◆ **INSTRUCTIONS FOR THE TASK**: Search the entries for the word "Przychody" and copy each line that has it.

Source data:

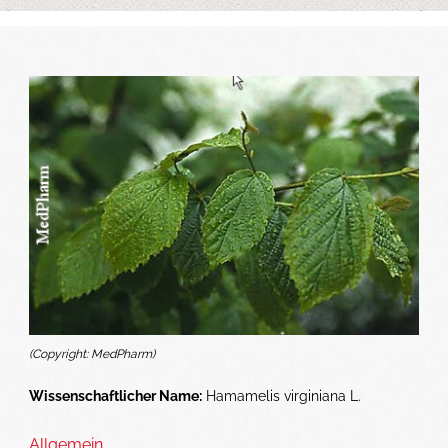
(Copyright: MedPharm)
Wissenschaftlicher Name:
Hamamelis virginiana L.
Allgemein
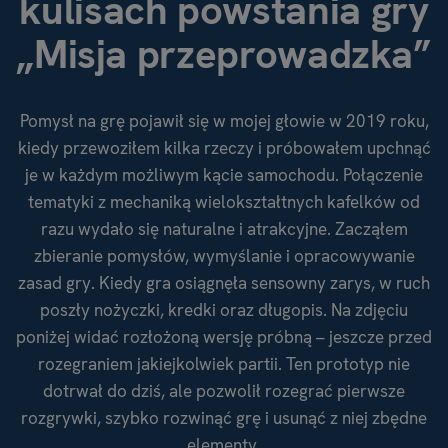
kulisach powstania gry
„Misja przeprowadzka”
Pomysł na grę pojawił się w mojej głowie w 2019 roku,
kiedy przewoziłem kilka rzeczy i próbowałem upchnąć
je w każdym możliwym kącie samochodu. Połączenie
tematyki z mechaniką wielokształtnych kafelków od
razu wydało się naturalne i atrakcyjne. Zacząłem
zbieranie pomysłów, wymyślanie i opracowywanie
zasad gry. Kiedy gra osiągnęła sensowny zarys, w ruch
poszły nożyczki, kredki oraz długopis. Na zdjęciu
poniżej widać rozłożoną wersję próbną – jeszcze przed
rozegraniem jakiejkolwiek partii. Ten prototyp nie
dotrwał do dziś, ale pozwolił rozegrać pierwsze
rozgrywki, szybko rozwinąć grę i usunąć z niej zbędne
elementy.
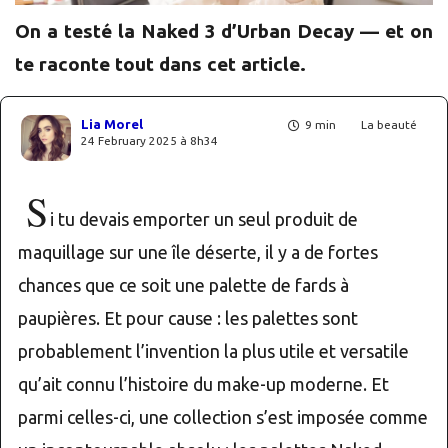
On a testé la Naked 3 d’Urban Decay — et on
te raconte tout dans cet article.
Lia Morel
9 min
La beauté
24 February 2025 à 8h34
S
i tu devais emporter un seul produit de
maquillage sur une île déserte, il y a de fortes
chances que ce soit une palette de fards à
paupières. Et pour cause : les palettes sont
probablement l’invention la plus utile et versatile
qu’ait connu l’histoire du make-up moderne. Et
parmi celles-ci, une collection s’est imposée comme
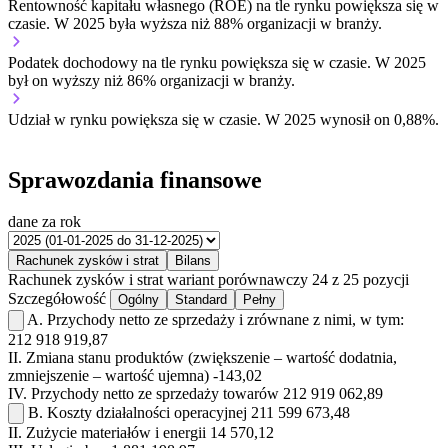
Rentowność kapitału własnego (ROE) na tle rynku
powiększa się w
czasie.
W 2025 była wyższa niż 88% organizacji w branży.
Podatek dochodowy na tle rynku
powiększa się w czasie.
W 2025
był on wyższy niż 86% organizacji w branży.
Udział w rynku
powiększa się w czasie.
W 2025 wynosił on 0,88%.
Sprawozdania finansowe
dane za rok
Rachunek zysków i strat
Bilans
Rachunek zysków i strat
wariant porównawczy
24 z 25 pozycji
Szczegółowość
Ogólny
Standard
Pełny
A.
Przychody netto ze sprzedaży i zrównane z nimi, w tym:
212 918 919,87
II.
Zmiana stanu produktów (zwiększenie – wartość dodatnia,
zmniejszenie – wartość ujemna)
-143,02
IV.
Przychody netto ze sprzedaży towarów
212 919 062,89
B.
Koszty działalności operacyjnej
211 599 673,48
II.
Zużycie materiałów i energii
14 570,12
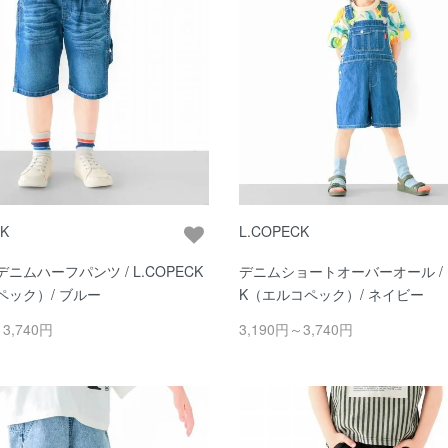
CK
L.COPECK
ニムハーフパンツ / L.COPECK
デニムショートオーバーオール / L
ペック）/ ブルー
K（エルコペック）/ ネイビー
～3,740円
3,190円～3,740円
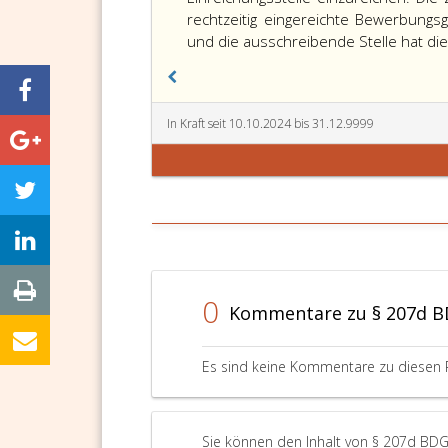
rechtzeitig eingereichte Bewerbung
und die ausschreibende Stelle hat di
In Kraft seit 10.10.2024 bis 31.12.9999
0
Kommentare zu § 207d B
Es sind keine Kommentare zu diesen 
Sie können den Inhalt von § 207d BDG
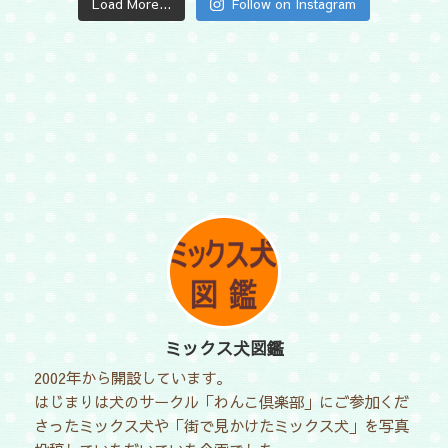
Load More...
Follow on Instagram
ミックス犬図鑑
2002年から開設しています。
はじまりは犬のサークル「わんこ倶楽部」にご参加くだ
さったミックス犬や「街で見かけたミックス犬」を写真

◆ **PROBLEM SOLUTION**:
Przychody netto ze sprzedaży i zrównane z nimi, w tym:
Przychody netto ze sprzedaży towarów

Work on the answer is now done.